* _THE PROBLEM_: Give the number of lines in these entries that contain "Magnum", and nothing more.

[Transcribed page contents]
▬▬▬▬▬▬

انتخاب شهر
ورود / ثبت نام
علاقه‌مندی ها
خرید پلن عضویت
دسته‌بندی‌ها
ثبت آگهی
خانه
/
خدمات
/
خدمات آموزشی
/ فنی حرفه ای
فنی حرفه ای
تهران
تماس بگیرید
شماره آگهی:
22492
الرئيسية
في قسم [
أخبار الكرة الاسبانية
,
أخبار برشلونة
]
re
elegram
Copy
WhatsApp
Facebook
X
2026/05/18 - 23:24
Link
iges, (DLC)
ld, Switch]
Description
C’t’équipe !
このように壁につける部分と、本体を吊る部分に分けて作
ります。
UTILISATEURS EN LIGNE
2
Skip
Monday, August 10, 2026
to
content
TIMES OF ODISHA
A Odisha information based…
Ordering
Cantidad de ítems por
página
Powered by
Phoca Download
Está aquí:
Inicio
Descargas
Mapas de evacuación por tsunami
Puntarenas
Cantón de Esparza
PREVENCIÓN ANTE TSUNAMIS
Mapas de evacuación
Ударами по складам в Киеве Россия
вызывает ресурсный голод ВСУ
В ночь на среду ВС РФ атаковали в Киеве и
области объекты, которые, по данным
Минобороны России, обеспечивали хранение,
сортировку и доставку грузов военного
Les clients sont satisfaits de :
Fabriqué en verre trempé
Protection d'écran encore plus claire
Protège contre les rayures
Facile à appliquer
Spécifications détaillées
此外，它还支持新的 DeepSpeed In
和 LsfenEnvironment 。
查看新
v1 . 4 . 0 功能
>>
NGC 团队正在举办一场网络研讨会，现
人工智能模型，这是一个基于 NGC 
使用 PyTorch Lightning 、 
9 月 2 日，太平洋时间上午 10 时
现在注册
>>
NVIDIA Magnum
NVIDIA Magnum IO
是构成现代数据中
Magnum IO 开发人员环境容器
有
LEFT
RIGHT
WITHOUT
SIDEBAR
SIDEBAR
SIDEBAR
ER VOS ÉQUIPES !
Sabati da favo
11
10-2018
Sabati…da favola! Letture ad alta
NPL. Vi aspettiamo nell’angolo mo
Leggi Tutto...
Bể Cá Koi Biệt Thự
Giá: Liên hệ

▬▬▬▬▬▬

* _OUTPUT FOR THIS TASK_: 3